Purviance was a successful merchant and active citizen in Baltimore, but his political career there was brief. Purviance won election to Maryland’s House of Delegates in 1802, representing the Jeffersonian Democratic-Republican party of Baltimore City, but he lost his bid for reelection in 1803.
Purviance’s main career was in business. He was a co-owner of the commercial firm Degen, Purviance, & Co., which sold various imported goods from around the world., His company was embroiled in an embezzlement scandal involving senator and militia general Samuel Smith in 1809. Stevens Thomson Mason noted “Cash paid Genl. Smith” on behalf of James Purviance in a March 1801 account book entry. Mason, a United States senator at the time, could have had either business or political dealings with fellow Democratic-Republicans Purviance and Smith. Smith served in the House of Representatives during Mason’s tenure in the Senate.

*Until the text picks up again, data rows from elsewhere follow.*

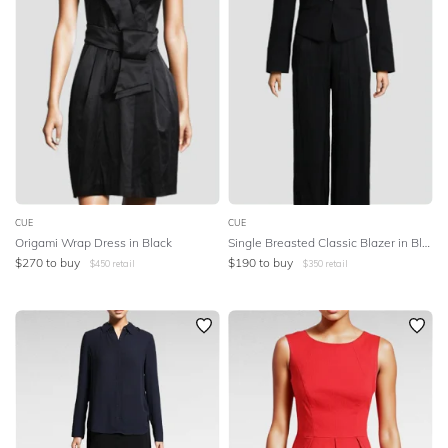
CUE
CUE
Origami Wrap Dress in Black
Single Breasted Classic Blazer in Black
$
270
to buy
$
190
to buy
$
450
retail
$
350
retail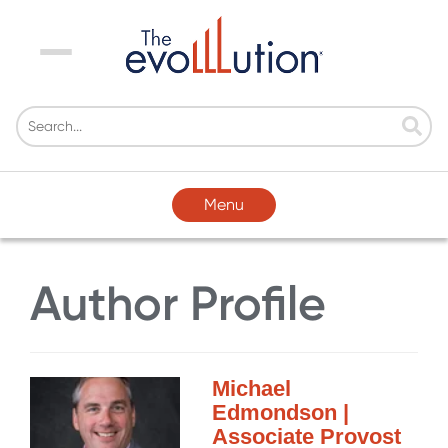
Menu
Menu
Author Profile
Michael
Edmondson |
Associate Provost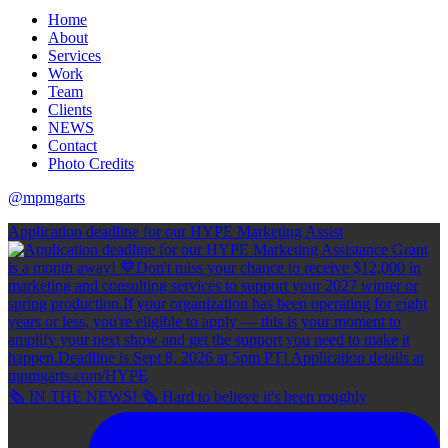
Home
About
Services
Work
Team
Clients
NEWS
Contact
Photo Credits
@mpmgarts
Application deadline for our HYPE Marketing Assist
🗞 IN THE NEWS! 🗞 Hard to believe it's been roughly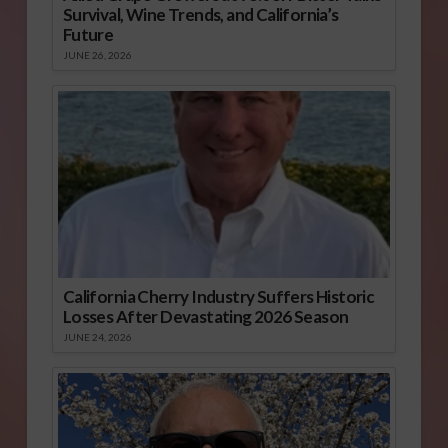
Survival, Wine Trends, and California’s
Future
JUNE 26, 2026
California Cherry Industry Suffers Historic
Losses After Devastating 2026 Season
JUNE 24, 2026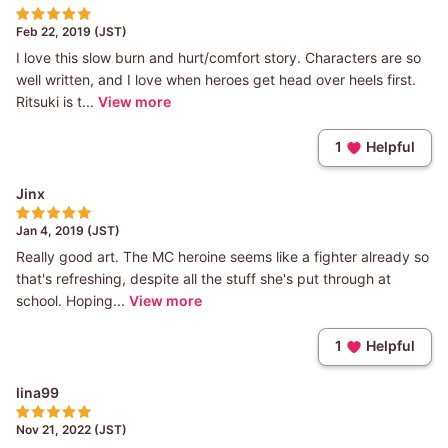
Feb 22, 2019 (JST)
I love this slow burn and hurt/comfort story. Characters are so
well written, and I love when heroes get head over heels first.
Ritsuki is t...
View more
1
Helpful
Jinx
Jan 4, 2019 (JST)
Really good art. The MC heroine seems like a fighter already so
that's refreshing, despite all the stuff she's put through at
school. Hoping...
View more
1
Helpful
lina99
Nov 21, 2022 (JST)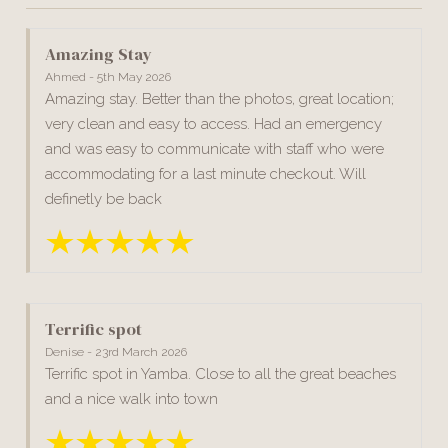
Amazing Stay
Ahmed - 5th May 2026
Amazing stay. Better than the photos, great location;
very clean and easy to access. Had an emergency
and was easy to communicate with staff who were
accommodating for a last minute checkout. Will
definetly be back
Terrific spot
Denise - 23rd March 2026
Terrific spot in Yamba. Close to all the great beaches
and a nice walk into town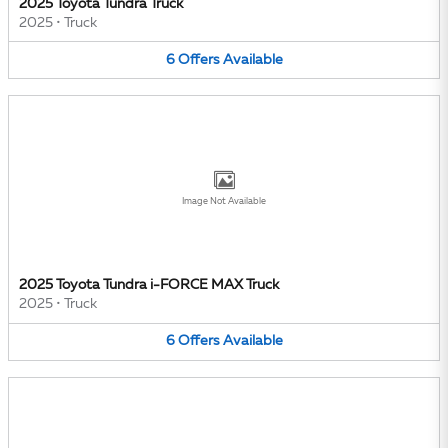
2025 Toyota Tundra Truck
2025
•
Truck
6
Offers
Available
Image Not Available
2025 Toyota Tundra i-FORCE MAX Truck
2025
•
Truck
6
Offers
Available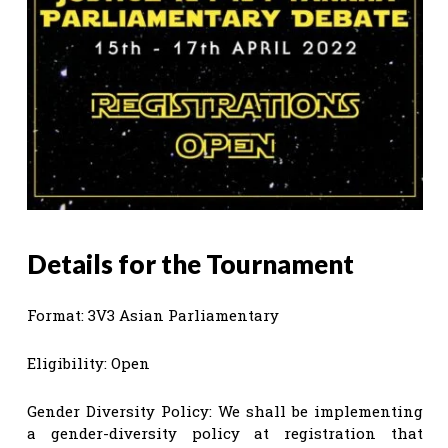
Details for the Tournament
Format: 3V3 Asian Parliamentary
Eligibility: Open
Gender Diversity Policy: We shall be implementing
a gender-diversity policy at registration that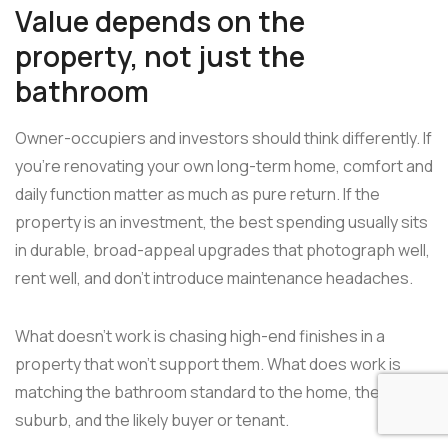
Value depends on the
property, not just the
bathroom
Owner-occupiers and investors should think differently. If
you're renovating your own long-term home, comfort and
daily function matter as much as pure return. If the
property is an investment, the best spending usually sits
in durable, broad-appeal upgrades that photograph well,
rent well, and don't introduce maintenance headaches.
What doesn't work is chasing high-end finishes in a
property that won't support them. What does work is
matching the bathroom standard to the home, the
suburb, and the likely buyer or tenant.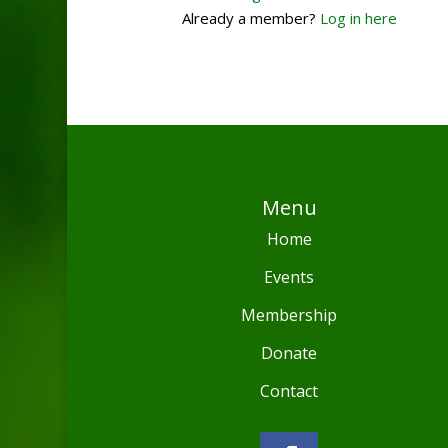
Already a member?
Log in here
Menu
Home
Events
Membership
Donate
Contact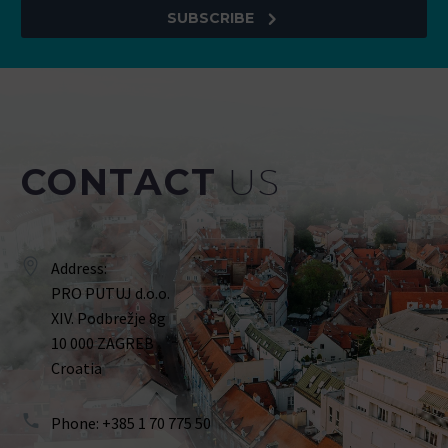
SUBSCRIBE
CONTACT
US
Address:
PRO PUTUJ d.o.o.
XIV. Podbrežje 8g
10 000 ZAGREB
Croatia
Phone: +385 1 70 775 50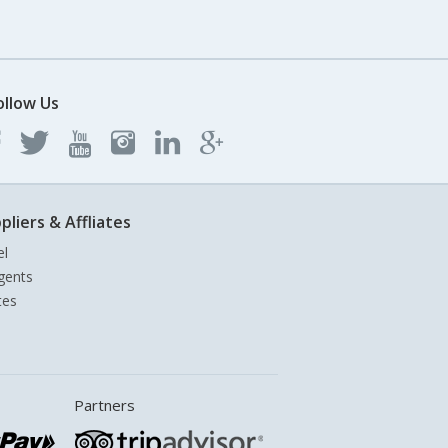
ollow Us
pliers & Affliates
el
gents
tes
Partners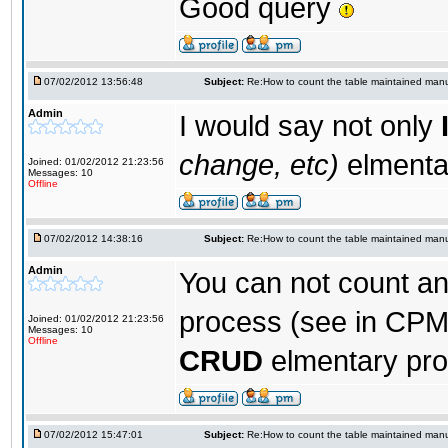
Good query
07/02/2012 13:56:48
Subject:
Re:How to count the table maintained manu
Admin
I would say not only
change, etc)
elmenta
Joined: 01/02/2012 21:23:56
Messages: 10
Offline
07/02/2012 14:38:16
Subject:
Re:How to count the table maintained manu
Admin
You can not count a
process (see in CPM
Joined: 01/02/2012 21:23:56
Messages: 10
Offline
CRUD
elmentary pr
07/02/2012 15:47:01
Subject:
Re:How to count the table maintained manu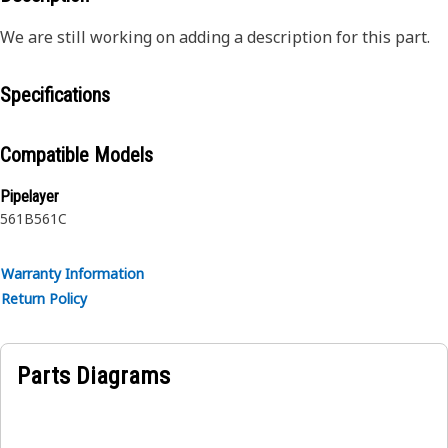
We are still working on adding a description for this part.
Specifications
Compatible Models
Pipelayer
561B
561C
Warranty Information
Return Policy
Parts Diagrams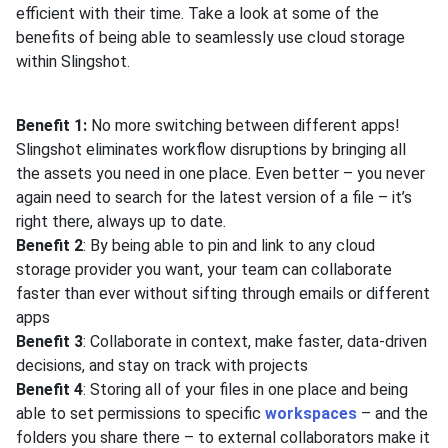
efficient with their time. Take a look at some of the
benefits of being able to seamlessly use cloud storage
within Slingshot.
Benefit 1:
No more switching between different apps!
Slingshot eliminates workflow disruptions by bringing all
the assets you need in one place. Even better – you never
again need to search for the latest version of a file – it’s
right there, always up to date.
Benefit 2
: By being able to pin and link to any cloud
storage provider you want, your team can collaborate
faster than ever without sifting through emails or different
apps
Benefit 3
: Collaborate in context, make faster, data-driven
decisions, and stay on track with projects
Benefit 4
: Storing all of your files in one place and being
able to set permissions to specific
workspaces
– and the
folders you share there – to external collaborators make it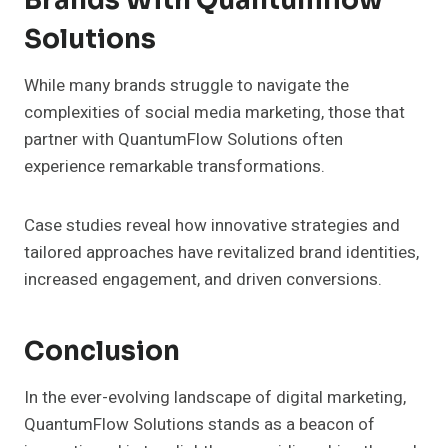
Brands With Quantumflow
Solutions
While many brands struggle to navigate the
complexities of social media marketing, those that
partner with QuantumFlow Solutions often
experience remarkable transformations.
Case studies reveal how innovative strategies and
tailored approaches have revitalized brand identities,
increased engagement, and driven conversions.
Conclusion
In the ever-evolving landscape of digital marketing,
QuantumFlow Solutions stands as a beacon of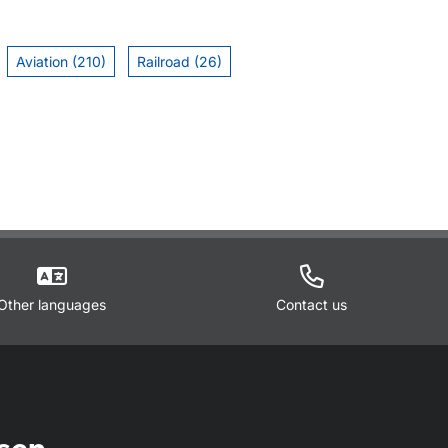
Aviation (210)
Railroad (26)
Other languages
Contact us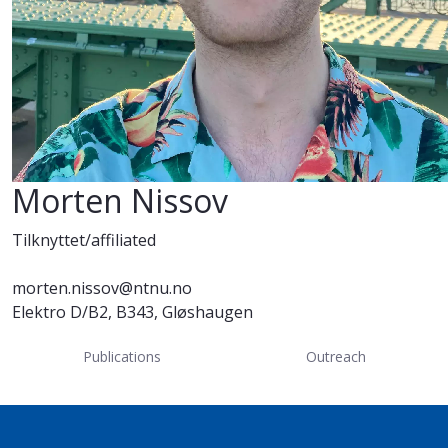
Morten Nissov
Tilknyttet/affiliated
morten.nissov@ntnu.no
Elektro D/B2, B343, Gløshaugen
Publications
Outreach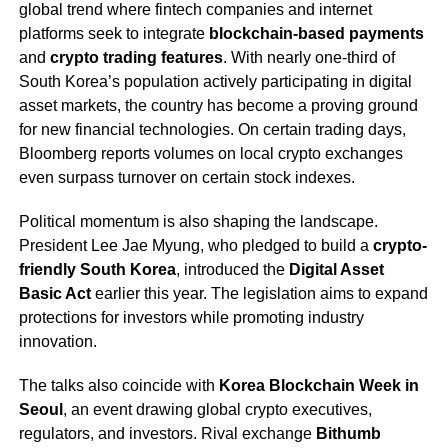
global trend where fintech companies and internet
platforms seek to integrate
blockchain-based payments
and
crypto trading features
. With nearly one-third of
South Korea’s population actively participating in digital
asset markets, the country has become a proving ground
for new financial technologies. On certain trading days,
Bloomberg reports volumes on local crypto exchanges
even surpass turnover on certain stock indexes.
Political momentum is also shaping the landscape.
President Lee Jae Myung, who pledged to build a
crypto-
friendly South Korea
, introduced the
Digital Asset
Basic Act
earlier this year. The legislation aims to expand
protections for investors while promoting industry
innovation.
The talks also coincide with
Korea Blockchain Week in
Seoul
, an event drawing global crypto executives,
regulators, and investors. Rival exchange
Bithumb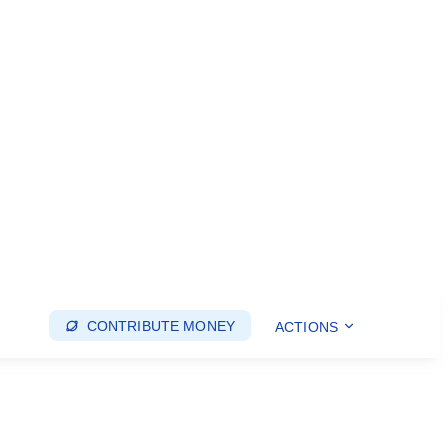
CONTRIBUTE MONEY
ACTIONS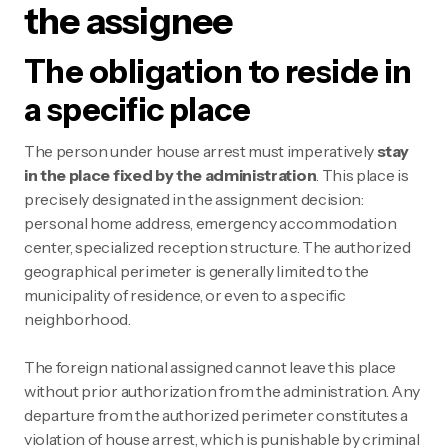
the assignee
The obligation to reside in
a specific place
The person under house arrest must imperatively
stay
in the place fixed by the administration
. This place is
precisely designated in the assignment decision:
personal home address, emergency accommodation
center, specialized reception structure. The authorized
geographical perimeter is generally limited to the
municipality of residence, or even to a specific
neighborhood.
The foreign national assigned cannot leave this place
without prior authorization from the administration. Any
departure from the authorized perimeter constitutes a
violation of house arrest, which is punishable by criminal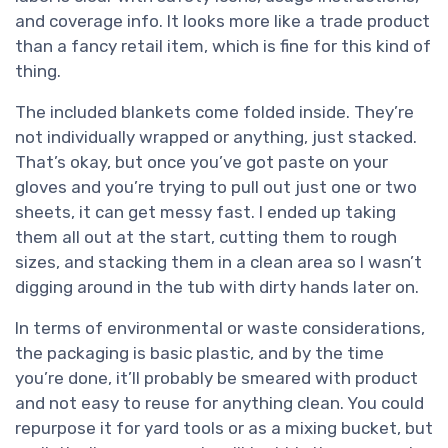
and coverage info. It looks more like a trade product
than a fancy retail item, which is fine for this kind of
thing.
The included blankets come folded inside. They’re
not individually wrapped or anything, just stacked.
That’s okay, but once you’ve got paste on your
gloves and you’re trying to pull out just one or two
sheets, it can get messy fast. I ended up taking
them all out at the start, cutting them to rough
sizes, and stacking them in a clean area so I wasn’t
digging around in the tub with dirty hands later on.
In terms of environmental or waste considerations,
the packaging is basic plastic, and by the time
you’re done, it’ll probably be smeared with product
and not easy to reuse for anything clean. You could
repurpose it for yard tools or as a mixing bucket, but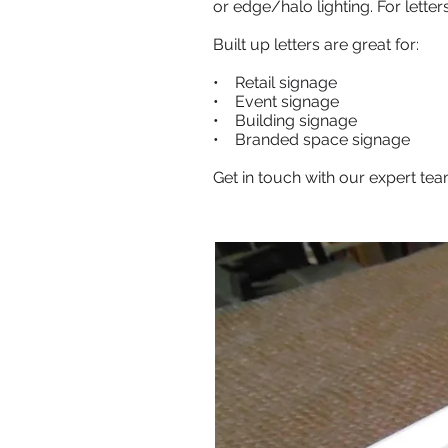
or edge/halo lighting. For lette
Built up letters are great for:
• Retail signage
• Event signage
• Building signage
• Branded space signage
Get in touch with our expert team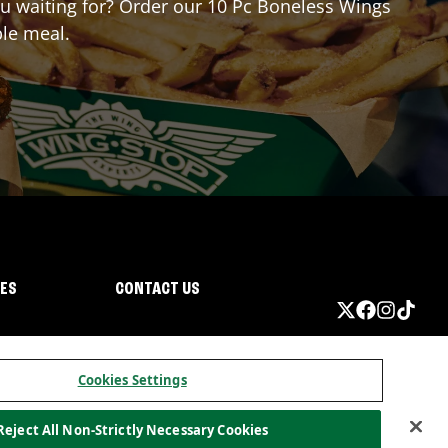
you waiting for? Order our 10 Pc Boneless Wings
ble meal.
IES
CONTACT US
Cookies Settings
Reject All Non-Strictly Necessary Cookies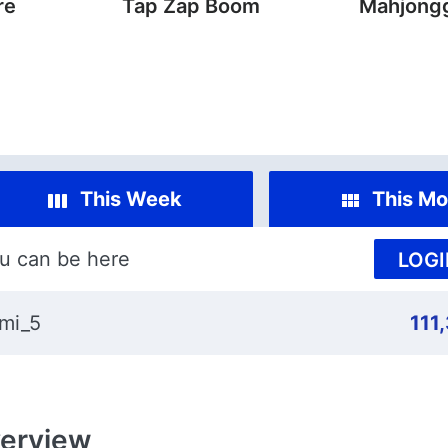
re
Tap Zap Boom
Mahjongg
This Week
This Mo
u can be here
LOGI
mi_5
111
erview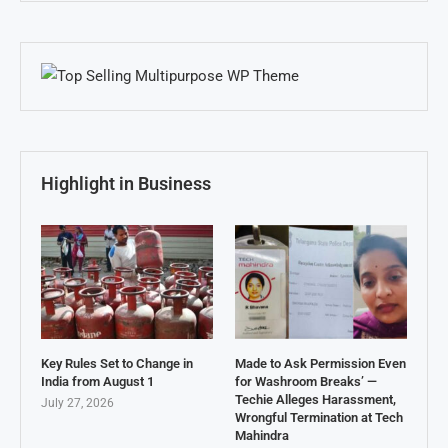
Highlight in Business
Key Rules Set to Change in
Made to Ask Permission Even
India from August 1
for Washroom Breaks’ —
Techie Alleges Harassment,
July 27, 2026
Wrongful Termination at Tech
Mahindra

Some contemporaries disliked Purviance. One newspaper labeled him a “noted bully,” another paper recounted an aggressive altercation with a publisher who wrote negatively about him and his close friend Smith, and he was challenged to at least one duel. It is worth noting that the Federal Republican, a newspaper that often criticized Purviance in its columns, was affiliated with the Federalist party, while Purviance was a committed and publicly active Democratic-Republican.
Purviance likely lived on his family’s estate in central Baltimore. He died on 14 June 1836 at the age of sixty-four and is buried in Westminster Burial Ground in Baltimore, in the same plot as his father.